POLA JABAR - Selama satu dekade terakhir, rokok elektrik atau vape kerap dipasarkan sebagai alternatif yang "lebih sehat" dibandingkan rokok konvensional. Namun, seiring berjalannya waktu, data ilmiah mulai menunjukkan sisi gelap yang mengkhawatirkan. Salah satu temuan paling signifikan dipublikasikan oleh American Journal of Preventive Medicine (AJPM), yang memperingatkan adanya keterkaitan kuat antara penggunaan vape dengan peningkatan risiko gangguan pernapasan kronis.
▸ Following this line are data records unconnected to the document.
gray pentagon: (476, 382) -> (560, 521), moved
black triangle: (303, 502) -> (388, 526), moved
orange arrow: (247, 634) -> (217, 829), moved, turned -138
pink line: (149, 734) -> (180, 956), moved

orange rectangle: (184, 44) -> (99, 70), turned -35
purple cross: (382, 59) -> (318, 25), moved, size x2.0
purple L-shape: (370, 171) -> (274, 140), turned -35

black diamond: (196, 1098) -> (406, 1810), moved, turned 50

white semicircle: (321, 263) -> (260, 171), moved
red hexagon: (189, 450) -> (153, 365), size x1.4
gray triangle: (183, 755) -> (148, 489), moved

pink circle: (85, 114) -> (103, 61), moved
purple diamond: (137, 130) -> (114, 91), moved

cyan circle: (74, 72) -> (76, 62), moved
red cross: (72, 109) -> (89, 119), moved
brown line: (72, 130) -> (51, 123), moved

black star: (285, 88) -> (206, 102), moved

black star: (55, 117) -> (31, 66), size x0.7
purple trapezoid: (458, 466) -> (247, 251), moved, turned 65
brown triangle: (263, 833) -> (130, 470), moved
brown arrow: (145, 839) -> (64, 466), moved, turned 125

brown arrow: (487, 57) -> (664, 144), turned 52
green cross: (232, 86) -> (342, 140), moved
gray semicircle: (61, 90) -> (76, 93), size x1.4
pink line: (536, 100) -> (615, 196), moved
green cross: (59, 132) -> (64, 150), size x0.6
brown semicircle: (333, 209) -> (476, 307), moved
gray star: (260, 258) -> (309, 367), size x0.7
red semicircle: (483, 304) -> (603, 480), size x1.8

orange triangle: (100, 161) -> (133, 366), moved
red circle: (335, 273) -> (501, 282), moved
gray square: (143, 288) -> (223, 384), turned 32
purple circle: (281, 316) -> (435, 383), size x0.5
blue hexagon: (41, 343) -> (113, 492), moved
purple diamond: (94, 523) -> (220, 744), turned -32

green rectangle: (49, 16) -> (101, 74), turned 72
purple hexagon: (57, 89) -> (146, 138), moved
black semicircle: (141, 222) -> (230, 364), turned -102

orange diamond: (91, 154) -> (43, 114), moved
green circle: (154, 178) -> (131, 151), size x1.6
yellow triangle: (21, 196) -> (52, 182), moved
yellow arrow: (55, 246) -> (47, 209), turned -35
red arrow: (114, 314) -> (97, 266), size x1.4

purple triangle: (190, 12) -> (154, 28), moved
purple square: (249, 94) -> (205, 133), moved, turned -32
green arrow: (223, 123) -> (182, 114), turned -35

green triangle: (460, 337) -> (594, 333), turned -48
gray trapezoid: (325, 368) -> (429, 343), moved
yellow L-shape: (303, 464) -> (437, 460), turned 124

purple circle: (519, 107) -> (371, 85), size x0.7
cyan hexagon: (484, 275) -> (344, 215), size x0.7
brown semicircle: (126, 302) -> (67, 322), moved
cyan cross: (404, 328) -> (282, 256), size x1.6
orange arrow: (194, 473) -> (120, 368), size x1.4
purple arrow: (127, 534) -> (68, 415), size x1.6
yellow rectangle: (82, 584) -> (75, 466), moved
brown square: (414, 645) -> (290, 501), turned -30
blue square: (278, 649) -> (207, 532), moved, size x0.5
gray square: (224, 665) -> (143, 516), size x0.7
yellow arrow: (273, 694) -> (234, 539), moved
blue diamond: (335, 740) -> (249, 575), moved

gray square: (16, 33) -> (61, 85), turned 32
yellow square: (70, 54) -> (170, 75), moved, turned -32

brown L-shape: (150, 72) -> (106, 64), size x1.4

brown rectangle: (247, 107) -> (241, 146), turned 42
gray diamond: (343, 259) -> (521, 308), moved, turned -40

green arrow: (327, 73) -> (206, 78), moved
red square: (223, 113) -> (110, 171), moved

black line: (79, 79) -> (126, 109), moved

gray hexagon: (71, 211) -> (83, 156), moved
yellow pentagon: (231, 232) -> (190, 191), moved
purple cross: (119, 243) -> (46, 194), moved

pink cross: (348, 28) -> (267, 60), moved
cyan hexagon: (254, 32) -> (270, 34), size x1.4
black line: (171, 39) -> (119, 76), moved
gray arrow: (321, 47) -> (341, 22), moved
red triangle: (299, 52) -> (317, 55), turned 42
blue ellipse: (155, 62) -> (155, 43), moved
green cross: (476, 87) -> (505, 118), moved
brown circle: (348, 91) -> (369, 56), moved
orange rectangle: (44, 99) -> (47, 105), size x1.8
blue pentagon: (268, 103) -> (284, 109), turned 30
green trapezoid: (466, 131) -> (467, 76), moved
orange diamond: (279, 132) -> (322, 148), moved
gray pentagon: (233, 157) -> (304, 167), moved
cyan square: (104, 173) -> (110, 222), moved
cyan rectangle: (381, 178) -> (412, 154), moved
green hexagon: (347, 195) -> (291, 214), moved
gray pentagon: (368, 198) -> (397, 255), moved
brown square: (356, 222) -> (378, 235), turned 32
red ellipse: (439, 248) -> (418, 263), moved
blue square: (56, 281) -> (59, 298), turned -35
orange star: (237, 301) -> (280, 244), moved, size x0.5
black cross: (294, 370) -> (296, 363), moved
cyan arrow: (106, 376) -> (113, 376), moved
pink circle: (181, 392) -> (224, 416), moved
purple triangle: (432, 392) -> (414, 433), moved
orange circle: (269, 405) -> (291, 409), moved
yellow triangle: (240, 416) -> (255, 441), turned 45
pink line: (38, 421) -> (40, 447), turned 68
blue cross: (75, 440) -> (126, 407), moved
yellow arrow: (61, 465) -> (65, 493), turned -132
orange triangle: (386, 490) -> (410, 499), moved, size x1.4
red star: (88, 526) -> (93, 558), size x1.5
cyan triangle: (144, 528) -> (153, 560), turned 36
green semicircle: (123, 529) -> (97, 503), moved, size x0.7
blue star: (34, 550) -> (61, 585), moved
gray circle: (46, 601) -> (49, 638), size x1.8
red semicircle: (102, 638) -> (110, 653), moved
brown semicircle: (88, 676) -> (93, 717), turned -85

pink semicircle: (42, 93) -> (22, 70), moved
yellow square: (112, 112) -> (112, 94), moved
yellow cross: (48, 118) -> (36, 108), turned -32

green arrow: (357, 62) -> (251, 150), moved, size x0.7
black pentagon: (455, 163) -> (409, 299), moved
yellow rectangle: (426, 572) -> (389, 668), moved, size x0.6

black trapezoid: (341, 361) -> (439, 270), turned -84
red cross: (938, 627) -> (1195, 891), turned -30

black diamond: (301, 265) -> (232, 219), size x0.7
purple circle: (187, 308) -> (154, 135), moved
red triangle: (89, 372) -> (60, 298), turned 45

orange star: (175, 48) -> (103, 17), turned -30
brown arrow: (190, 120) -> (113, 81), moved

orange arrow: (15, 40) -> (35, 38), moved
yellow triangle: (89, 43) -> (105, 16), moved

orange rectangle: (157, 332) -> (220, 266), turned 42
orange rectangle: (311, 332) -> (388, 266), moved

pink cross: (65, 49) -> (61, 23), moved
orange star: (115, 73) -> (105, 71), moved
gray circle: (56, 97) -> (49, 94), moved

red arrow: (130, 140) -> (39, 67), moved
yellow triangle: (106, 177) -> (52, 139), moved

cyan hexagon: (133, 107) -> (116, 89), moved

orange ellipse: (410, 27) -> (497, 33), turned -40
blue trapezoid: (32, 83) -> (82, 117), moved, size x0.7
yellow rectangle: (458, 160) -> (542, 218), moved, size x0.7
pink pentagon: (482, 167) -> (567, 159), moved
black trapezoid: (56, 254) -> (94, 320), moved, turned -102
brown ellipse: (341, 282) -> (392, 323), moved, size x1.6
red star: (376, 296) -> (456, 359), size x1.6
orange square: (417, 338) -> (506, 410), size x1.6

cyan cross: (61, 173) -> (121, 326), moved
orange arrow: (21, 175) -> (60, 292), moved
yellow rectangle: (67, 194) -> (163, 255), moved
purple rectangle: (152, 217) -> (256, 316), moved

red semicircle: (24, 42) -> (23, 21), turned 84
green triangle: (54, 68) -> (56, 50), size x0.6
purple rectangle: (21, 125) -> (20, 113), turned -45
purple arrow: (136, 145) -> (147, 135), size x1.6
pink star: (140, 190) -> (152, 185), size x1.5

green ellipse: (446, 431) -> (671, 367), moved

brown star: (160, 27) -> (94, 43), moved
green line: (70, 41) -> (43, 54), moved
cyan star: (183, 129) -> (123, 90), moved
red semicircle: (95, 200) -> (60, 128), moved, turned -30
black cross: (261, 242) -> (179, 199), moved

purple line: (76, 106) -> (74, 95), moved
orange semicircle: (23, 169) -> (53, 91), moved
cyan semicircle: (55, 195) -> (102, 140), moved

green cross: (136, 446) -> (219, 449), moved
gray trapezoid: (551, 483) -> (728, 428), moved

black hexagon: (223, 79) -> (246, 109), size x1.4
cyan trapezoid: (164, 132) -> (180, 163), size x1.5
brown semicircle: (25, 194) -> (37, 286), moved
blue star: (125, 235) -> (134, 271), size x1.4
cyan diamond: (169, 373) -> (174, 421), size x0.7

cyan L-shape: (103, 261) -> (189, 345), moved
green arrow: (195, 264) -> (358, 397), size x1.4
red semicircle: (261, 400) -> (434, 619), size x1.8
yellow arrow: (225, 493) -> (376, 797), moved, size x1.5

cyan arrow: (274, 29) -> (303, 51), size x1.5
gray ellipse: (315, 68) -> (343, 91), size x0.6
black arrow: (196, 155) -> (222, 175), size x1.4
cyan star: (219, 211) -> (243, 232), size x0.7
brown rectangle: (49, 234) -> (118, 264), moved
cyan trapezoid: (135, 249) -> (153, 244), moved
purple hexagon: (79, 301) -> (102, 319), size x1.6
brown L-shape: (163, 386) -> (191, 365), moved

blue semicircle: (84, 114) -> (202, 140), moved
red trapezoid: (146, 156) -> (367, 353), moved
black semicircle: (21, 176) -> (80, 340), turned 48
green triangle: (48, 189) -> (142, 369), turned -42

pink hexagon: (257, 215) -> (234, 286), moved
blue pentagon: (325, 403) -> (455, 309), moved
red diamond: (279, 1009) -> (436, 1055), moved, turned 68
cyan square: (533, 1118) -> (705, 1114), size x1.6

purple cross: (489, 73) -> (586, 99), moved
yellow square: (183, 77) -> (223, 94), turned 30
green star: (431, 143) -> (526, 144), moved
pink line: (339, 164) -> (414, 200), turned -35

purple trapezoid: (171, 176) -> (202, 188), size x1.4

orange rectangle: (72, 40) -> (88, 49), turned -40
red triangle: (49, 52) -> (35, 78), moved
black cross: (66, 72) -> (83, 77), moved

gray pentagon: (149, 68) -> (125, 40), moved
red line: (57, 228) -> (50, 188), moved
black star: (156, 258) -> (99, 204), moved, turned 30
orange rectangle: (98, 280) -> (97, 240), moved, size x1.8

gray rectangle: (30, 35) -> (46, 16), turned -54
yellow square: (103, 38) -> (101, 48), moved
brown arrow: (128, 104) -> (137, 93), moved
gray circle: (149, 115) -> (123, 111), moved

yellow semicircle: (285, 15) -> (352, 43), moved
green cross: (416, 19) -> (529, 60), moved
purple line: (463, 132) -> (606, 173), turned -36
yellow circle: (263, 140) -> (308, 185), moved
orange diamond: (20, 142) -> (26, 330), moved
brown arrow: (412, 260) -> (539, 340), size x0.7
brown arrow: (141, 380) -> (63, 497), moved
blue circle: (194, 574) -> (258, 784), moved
Penelitian ini menjadi pengingat keras bahwa meskipun tidak melibatkan pembakaran tembakau, uap yang dihasilkan oleh perangkat elektronik ini jauh dari kata tidak berbahaya.

Risiko Penyakit Paru Obstruktif Menanti

Berdasarkan studi yang melibatkan ribuan responden dalam jangka waktu panjang, para peneliti menemukan bahwa pengguna vape memiliki risiko yang jauh lebih besar untuk menderita penyakit pernapasan kronis seperti bronkitis kronis, emfisema, hingga asma. Yang lebih mengejutkan, risiko ini tetap tinggi bahkan jika pengguna tidak pernah menyentuh rokok konvensional sebelumnya.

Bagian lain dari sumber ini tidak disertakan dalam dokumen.